In ordinary life, we are not aware of the unity of all things, but divide the world into separate objects and events. This division is useful and necessary to cope with our everyday environment, but it is not a fundamental feature of reality. It is an abstraction devised by our discriminating and categorising intellect. To believe that our abstract concepts of separate ‘things’ and ‘events’ are realities of nature is an illusion. (Capra, The Tao of Physics, 1975)

The central aim of Eastern mysticism is to experience all the phenomena in the world as manifestations of the same ultimate reality. This reality is seen as the essence of the universe, underlying and unifying the multitude of things and events we observe. The Hindus call it Brahman, The Buddhists Dharmakaya (The Body of Being) or Tathata (Suchness) and the Taoists Tao; each affirming that it transcends our intellectual concepts and defies further explanation. This ultimate essence, however, cannot be separated from its multiple manifestations. It is central to the very nature to manifest itself in myriad forms which come into being and disintegrate, transforming themselves into one another without end. (Fritjof Capra, The Tao of Physics, p210)

INTERDEPENDENCE
A careful analysis of the process of observation in atomic physics has shown that the subatomic particles have no meaning as isolated entities, but can only be understood as interconnections between the preparation of an experiment and the subsequent measurement. Quantum theory thus reveals a basic oneness of the universe. It shows that we cannot decompose the world into independently existing smallest units. As we penetrate into matter, nature does not show us any isolated ‘basic building blocks’, but rather appears as a complicated web of relations between the various parts of the whole. (Fritjof Capra, The Tao of Physics, p78)

IMPERMANENCE
The impermanence of all forms is the starting point of Buddhism. The Buddha taught that ‘all compounded things are impermanent’, and that all suffering in the world arises from our trying to cling to fixed forms - objects, people or ideas - instead of accepting the world as it moves and changes. (Fritjof Capra, The Tao of Physics, p211)

The Eastern mystics see the universe as an inseparable web, whose interconnections are dynamic and not static. The cosmic web is alive; it moves and grows and changes continually. Modern physics, too, has come to conceive of the universe as such a web of relations and, like Eastern mysticism, has recognized that this web is intrinsically dynamic. The dynamic aspect of matter arises in quantum theory as a consequence of the wave-nature of subatomic particles, and is even more essential in relativity theory, where the unification of space and time implies that the being of matter cannot be separated from its activity. The properties of subatomic particles can therefore only be understood in a dynamic context; in terms of movement, interaction and transformation. (Fritjof Capra, The Tao of Physics)

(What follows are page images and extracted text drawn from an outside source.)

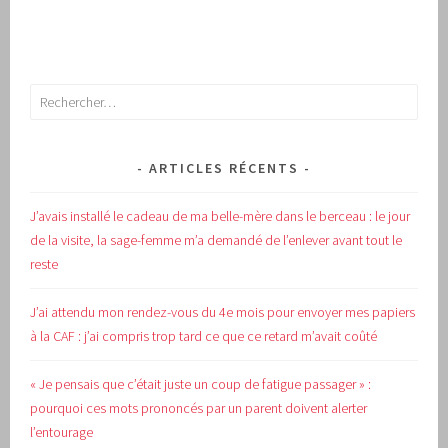
Rechercher :
ARTICLES RÉCENTS
J’avais installé le cadeau de ma belle-mère dans le berceau : le jour
de la visite, la sage-femme m’a demandé de l’enlever avant tout le
reste
J’ai attendu mon rendez-vous du 4e mois pour envoyer mes papiers
à la CAF : j’ai compris trop tard ce que ce retard m’avait coûté
« Je pensais que c’était juste un coup de fatigue passager » :
pourquoi ces mots prononcés par un parent doivent alerter
l’entourage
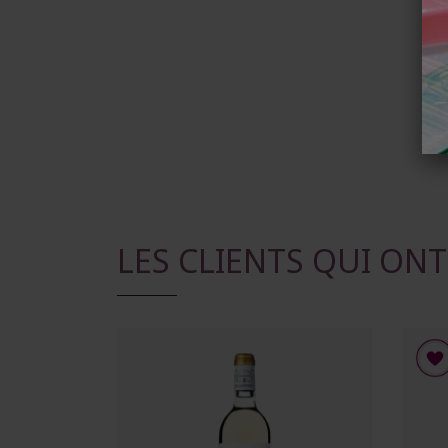
LES CLIENTS QUI ON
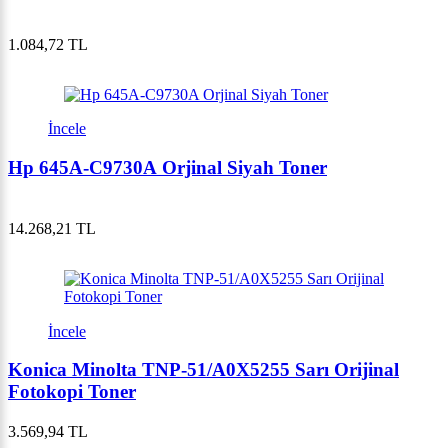
1.084,72 TL
İncele
Hp 645A-C9730A Orjinal Siyah Toner
14.268,21 TL
İncele
Konica Minolta TNP-51/A0X5255 Sarı Orijinal
Fotokopi Toner
3.569,94 TL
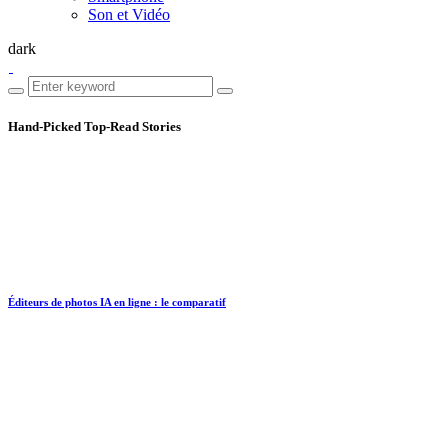
Son et Vidéo
dark
Hand-Picked
Top-Read Stories
Éditeurs de photos IA en ligne : le comparatif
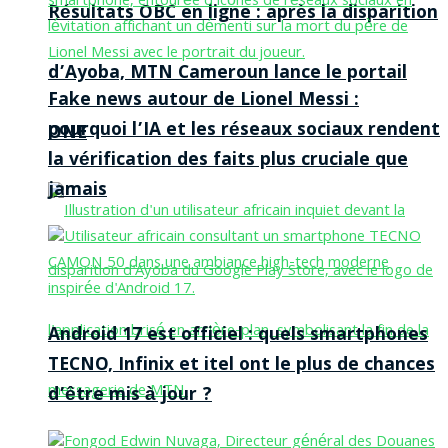
Résultats OBC en ligne : après la disparition
d’Ayoba, MTN Cameroun lance le portail
Fake news autour de Lionel Messi :
pourquoi l’IA et les réseaux sociaux rendent
ONE
la vérification des faits plus cruciale que
jamais
Android 17 est officiel : quels smartphones
TECNO, Infinix et itel ont le plus de chances
d’être mis à jour ?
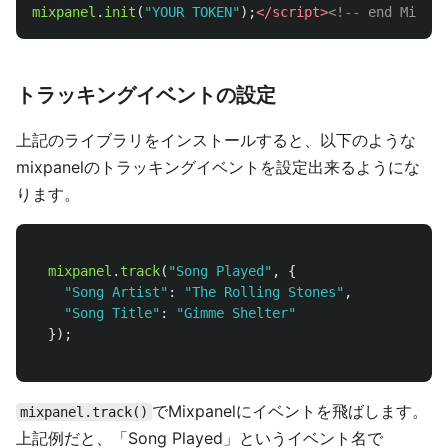
mixpanel
.
init
(
"
YOUR TOKEN
"
);
</script>
<!-- end Mixpan
トラッキングイベントの設定
上記のライブラリをインストールすると、以下のような
mixpanelのトラッキングイベントを設定出来るようにな
ります。
mixpanel
.
track
(
"
Song Played
"
,
{
"
Song Artist
"
:
"
The Rolling Stones
"
,
"
Song Title
"
:
"
Gimme Shelter
"
});
でMixpanelにイベントを飛ばします。
mixpanel.track()
上記例だと、「Song Played」というイベント名で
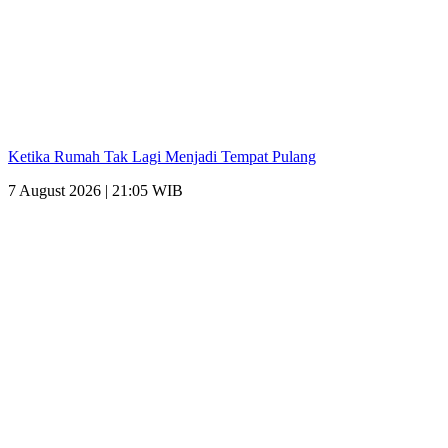
Ketika Rumah Tak Lagi Menjadi Tempat Pulang
7 August 2026 | 21:05 WIB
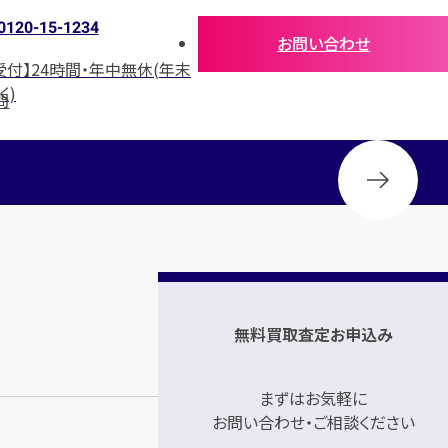
0120-15-1234
お問い合わせ
受付】24時間・年中無休(年末
く)
問
無料買取査定お申込み
まずはお気軽に
お問い合わせ・ご相談ください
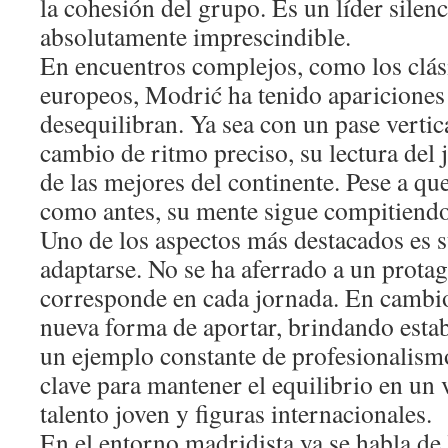
la cohesión del grupo. Es un líder silen
absolutamente imprescindible.
En encuentros complejos, como los clás
europeos, Modrić ha tenido apariciones
desequilibran. Ya sea con un pase vertic
cambio de ritmo preciso, su lectura del
de las mejores del continente. Pese a qu
como antes, su mente sigue compitiendo 
Uno de los aspectos más destacados es 
adaptarse. No se ha aferrado a un prota
corresponde en cada jornada. En cambi
nueva forma de aportar, brindando estab
un ejemplo constante de profesionalismo
clave para mantener el equilibrio en un 
talento joven y figuras internacionales.
En el entorno madridista ya se habla de 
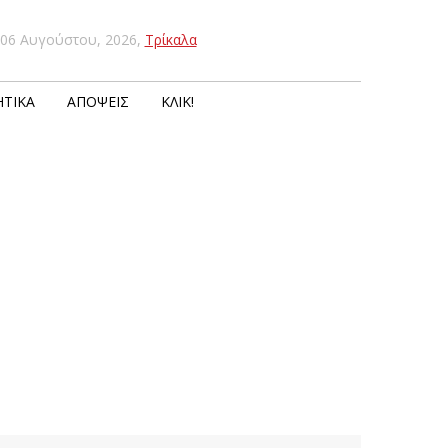
06 Αυγούστου, 2026
,
Τρίκαλα
ΤΙΚΆ
ΑΠΌΨΕΙΣ
ΚΛΙΚ!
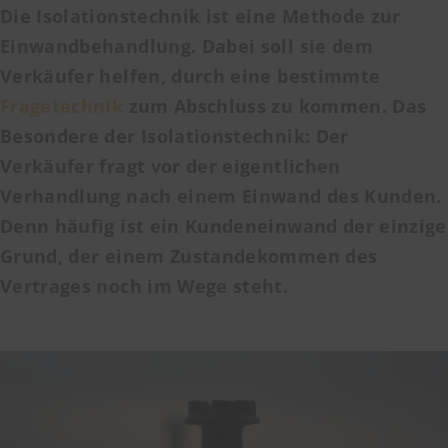
Die Isolationstechnik ist eine Methode zur
Einwandbehandlung. Dabei soll sie dem
Verkäufer helfen, durch eine bestimmte
Fragetechnik
zum Abschluss zu kommen. Das
Besondere der Isolationstechnik: Der
Verkäufer fragt vor der eigentlichen
Verhandlung nach einem Einwand des Kunden.
Denn häufig ist ein Kundeneinwand der einzige
Grund, der einem Zustandekommen des
Vertrages noch im Wege steht.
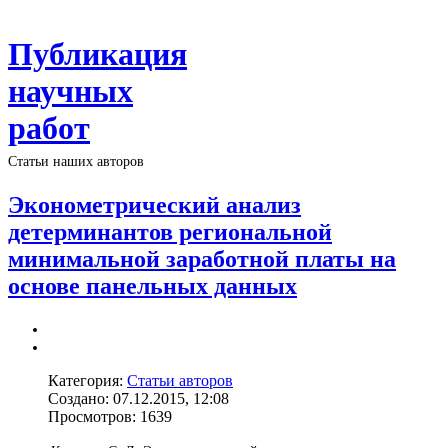
Публикация
научных
работ
Статьи наших авторов
Эконометрический анализ
детерминантов региональной
минимальной заработной платы на
основе панельных данных
Категория:
Статьи авторов
Создано: 07.12.2015, 12:08
Просмотров: 1639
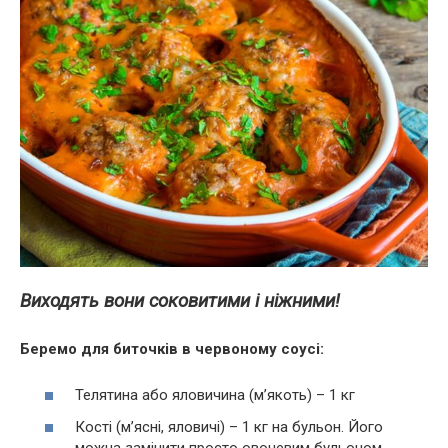
Виходять вони соковитими і ніжними!
Беремо для биточків в червоному соусі:
Телятина або яловичина (м’якоть) – 1 кг
Кості (м’ясні, яловичі) – 1 кг на бульон. Його
можна замінити просто овочевим бульоном.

According to quantum theory, matter is thus never quiescent, but always in a state of motion. (Fritjof Capra, The Tao of Physics, p215)

Modern physics then, pictures matter not at all as passive and inert, but being in a continuous dancing and vibrating motion whose rhythmic patterns are determined by the molecular, atomic and nuclear structures. This is also the way in which the Eastern mystics see the material world. They all emphasise that the universe has to be grasped dynamically, as it moves, vibrates and dances; that nature is not a static but dynamic equilibrium. (Fritjof Capra, The Tao of Physics, P216)


THE PURPOSE/MEANING OF LIFE
Life is there awaiting us to give meaning to it. To fill it with purpose. For us to become co-creators of creation which we must choose to become. That is free will. It binds us in perfection.

The beginning/big bang was a supreme moment of expansion. Even in our death our energies facilitate in the growth of the ever expanding universe. Our task is to become a conscious part of that process. For it is the very nature of our being.